My tenth year of therapy sessions came and went without fanfare. I spent the day walking in the park. My therapist was on vacation. Truth be told, I missed sitting in the leatherette faux-Sixties orange comfy chair and talking about myself. For ten years it’s been all about me — my symptoms, my discoveries, my frustrations, loneliness and fears; the core of talk therapy. It’s not a dialogue, it’s not designed that way, but I like it when it feels like one. Our sessions have developed a style that recreates an interchange, which is good for me because I don’t have the natural social graces required to sit down for a chat and have the exchange be a two-way street. Schizophrenia makes short work of that. With all my neurons firing at once, I’m like a trip to the electronics store, all the televisions blaring away on separate channels, me keeping track of every one and reporting back to you as if one breath was all it took to convey the longest ever run-on sentence. Of course, that was before being medicated. My chems do a fine job of pulling me out of the TV store and into la chaise d’orange. One thought follows the next now, like polite little ducks in a row.
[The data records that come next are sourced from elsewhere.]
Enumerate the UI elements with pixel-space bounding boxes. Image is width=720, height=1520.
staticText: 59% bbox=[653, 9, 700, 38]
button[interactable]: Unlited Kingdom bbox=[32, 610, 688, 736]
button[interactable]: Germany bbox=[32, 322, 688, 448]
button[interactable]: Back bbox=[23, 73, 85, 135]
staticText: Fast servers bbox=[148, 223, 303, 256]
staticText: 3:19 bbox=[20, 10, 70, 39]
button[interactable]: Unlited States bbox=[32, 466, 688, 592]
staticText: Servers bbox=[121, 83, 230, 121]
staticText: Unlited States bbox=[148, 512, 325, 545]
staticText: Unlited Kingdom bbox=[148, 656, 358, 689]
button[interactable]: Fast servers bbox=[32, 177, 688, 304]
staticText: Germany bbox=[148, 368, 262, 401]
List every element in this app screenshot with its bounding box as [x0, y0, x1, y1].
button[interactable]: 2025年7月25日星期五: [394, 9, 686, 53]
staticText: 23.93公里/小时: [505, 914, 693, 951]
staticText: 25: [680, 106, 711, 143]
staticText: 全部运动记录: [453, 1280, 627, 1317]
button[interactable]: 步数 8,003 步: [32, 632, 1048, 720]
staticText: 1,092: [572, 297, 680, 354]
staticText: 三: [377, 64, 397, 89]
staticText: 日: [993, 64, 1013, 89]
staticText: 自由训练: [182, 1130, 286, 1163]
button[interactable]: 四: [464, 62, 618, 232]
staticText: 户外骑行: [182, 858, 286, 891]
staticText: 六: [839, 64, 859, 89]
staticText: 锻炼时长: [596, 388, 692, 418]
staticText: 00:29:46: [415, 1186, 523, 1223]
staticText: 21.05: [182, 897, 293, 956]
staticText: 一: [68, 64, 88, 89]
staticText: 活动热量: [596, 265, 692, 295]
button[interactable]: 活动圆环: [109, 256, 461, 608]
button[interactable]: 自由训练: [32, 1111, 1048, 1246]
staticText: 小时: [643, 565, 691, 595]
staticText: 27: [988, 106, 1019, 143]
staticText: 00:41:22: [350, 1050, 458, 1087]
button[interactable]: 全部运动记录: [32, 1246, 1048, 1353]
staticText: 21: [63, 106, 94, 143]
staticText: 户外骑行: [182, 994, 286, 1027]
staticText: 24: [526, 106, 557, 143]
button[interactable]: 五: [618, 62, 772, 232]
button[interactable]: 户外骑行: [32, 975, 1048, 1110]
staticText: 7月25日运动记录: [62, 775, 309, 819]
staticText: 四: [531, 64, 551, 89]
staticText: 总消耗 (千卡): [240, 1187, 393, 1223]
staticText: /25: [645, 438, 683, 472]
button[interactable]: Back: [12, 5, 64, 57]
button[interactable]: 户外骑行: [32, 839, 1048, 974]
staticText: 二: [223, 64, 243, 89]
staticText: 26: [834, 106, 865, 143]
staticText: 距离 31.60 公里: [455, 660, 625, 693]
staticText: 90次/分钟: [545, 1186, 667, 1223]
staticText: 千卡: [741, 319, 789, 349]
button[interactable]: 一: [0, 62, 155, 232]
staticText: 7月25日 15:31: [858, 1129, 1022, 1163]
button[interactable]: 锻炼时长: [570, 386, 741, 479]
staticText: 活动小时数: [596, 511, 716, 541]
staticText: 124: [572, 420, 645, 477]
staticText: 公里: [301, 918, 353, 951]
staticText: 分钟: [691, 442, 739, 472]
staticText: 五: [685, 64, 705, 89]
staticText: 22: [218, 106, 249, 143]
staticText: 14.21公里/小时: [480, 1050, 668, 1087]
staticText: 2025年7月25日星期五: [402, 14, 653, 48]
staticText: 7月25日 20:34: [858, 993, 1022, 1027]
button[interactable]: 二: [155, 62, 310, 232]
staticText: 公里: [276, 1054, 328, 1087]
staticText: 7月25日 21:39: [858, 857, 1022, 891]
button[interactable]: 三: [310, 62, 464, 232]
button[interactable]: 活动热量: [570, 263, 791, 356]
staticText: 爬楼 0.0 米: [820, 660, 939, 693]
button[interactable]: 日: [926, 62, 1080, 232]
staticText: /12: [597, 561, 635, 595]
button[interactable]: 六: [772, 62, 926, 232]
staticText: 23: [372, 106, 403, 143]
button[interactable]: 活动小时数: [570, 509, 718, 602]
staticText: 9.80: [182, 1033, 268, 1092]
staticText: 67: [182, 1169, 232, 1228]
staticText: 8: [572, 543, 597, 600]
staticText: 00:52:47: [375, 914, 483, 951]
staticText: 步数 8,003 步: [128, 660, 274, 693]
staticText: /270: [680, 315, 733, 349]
I have to ask myself: how did I wind up telling a complete stranger my entire life story, the nuanced details of my innermost thoughts — and why on earth would I do such a thing? What would compel a person to offer themselves up like that, knowing that people talk? Humans naturally communicate about everything, verbally and otherwise —polka-dot shirts and lime green shoes, tribal tattoos, and placards on the Web. It takes a high level of trust to tell your therapist things you wouldn’t share with your best friend.
How and when did that trust begin? Not with the initial greeting at the door. That could just as easily have been a ruse. While I don’t claim to own the full property rights to paranoia, it is in my diagnosis as a defining character; I’m going to find a flaw in the trust module until I don’t. Perhaps you’re the same. I believe that trust begins to form the more that we open up in session. It starts when you drop the mic on something as honest as you can muster and watch as your therapist responds to you with kindness and understanding rather than the awful cold shoulder received by so many. To be accepted for who we are by this one person — that’s the key. To feel understood. To be understood.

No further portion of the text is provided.